▶ **Your goal**
Go through the data below and return each line where the string "กรได" appears.

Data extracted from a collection
<<<<
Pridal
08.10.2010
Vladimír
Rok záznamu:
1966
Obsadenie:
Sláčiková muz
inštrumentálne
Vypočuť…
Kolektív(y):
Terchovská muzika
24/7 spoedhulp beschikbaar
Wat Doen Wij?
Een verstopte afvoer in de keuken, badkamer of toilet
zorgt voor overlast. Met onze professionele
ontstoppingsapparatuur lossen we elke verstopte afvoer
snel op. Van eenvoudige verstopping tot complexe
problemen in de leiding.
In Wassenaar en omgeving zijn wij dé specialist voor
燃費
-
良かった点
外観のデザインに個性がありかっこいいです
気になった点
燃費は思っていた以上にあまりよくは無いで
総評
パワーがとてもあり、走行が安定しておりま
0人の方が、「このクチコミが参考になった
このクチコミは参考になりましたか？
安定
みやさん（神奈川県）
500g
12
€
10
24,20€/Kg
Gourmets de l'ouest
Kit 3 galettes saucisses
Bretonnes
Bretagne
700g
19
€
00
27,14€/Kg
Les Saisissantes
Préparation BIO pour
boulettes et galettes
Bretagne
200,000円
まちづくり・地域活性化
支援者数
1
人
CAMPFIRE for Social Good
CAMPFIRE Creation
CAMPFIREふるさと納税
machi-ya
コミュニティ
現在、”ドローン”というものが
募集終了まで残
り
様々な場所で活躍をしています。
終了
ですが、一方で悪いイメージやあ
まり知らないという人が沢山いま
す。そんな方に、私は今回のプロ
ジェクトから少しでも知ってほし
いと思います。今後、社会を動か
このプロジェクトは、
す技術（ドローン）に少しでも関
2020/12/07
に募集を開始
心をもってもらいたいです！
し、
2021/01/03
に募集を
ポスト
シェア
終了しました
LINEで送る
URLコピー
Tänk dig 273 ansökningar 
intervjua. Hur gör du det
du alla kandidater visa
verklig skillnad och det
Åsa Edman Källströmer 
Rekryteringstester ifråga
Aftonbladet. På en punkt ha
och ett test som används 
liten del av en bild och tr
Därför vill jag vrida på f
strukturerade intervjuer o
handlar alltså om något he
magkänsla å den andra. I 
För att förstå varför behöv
>>>>
<<<<
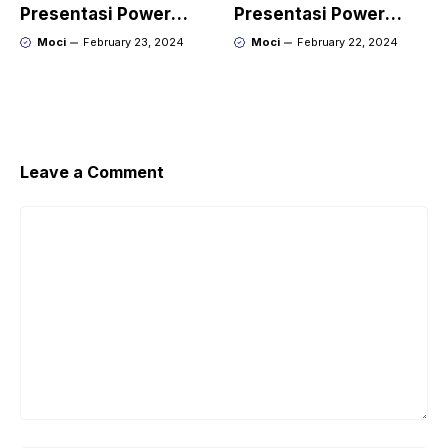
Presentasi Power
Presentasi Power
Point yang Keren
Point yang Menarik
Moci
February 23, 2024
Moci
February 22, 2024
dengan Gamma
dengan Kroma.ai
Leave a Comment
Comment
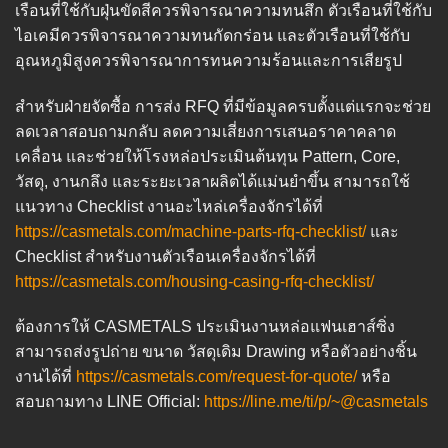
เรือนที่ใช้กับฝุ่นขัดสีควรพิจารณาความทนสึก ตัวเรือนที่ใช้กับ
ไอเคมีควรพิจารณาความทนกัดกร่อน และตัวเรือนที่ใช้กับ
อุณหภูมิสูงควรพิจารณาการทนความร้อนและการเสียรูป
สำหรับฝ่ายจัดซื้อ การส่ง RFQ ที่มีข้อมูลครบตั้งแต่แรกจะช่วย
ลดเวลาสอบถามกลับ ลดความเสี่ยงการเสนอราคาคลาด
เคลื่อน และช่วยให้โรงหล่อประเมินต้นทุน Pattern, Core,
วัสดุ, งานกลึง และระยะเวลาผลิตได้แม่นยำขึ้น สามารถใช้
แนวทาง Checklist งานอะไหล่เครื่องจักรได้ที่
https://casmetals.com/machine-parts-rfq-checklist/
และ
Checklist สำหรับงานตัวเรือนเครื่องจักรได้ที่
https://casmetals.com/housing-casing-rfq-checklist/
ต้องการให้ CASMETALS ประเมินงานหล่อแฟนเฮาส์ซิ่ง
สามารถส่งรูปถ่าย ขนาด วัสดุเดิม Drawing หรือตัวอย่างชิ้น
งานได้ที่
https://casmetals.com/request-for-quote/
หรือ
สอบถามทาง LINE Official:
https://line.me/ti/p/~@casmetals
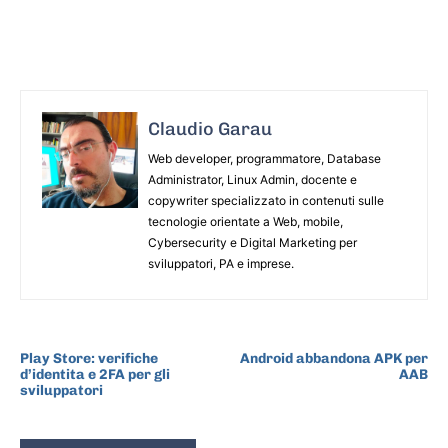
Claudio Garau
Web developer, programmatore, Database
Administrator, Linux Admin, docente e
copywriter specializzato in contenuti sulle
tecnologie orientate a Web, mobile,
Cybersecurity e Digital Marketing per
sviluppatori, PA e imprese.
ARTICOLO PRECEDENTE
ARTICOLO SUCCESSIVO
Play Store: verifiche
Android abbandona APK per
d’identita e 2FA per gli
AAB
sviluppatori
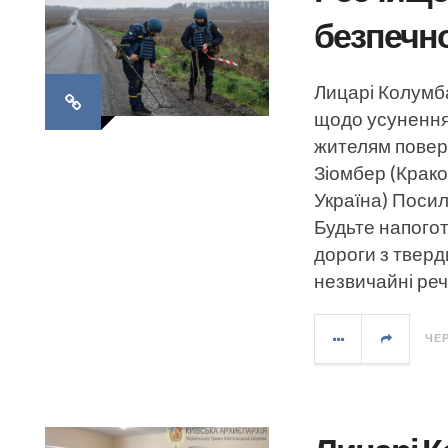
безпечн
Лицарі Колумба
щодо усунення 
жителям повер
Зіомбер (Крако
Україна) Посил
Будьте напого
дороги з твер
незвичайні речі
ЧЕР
>>>>
<<<<
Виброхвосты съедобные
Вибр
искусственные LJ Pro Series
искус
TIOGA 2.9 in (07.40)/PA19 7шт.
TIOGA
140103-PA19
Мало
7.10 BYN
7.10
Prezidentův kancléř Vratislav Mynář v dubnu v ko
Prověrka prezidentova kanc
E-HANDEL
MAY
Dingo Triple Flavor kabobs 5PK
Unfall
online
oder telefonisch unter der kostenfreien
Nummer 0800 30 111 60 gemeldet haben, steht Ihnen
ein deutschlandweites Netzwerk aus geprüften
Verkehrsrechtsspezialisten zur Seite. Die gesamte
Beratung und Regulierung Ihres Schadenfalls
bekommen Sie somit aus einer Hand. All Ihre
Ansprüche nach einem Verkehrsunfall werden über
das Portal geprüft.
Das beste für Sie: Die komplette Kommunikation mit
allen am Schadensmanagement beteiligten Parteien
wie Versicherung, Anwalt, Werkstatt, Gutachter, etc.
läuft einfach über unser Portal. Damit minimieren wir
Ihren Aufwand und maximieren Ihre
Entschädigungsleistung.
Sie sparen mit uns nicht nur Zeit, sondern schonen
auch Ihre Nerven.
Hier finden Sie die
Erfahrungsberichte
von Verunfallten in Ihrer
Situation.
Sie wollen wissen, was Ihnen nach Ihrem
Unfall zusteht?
>>>>
▶ **Reply to the exercise**
แนวทาง Checklist งานอะไหล่เครื่องจักรได้ที่
Checklist สำหรับงานตัวเรือนเครื่องจักรได้ที่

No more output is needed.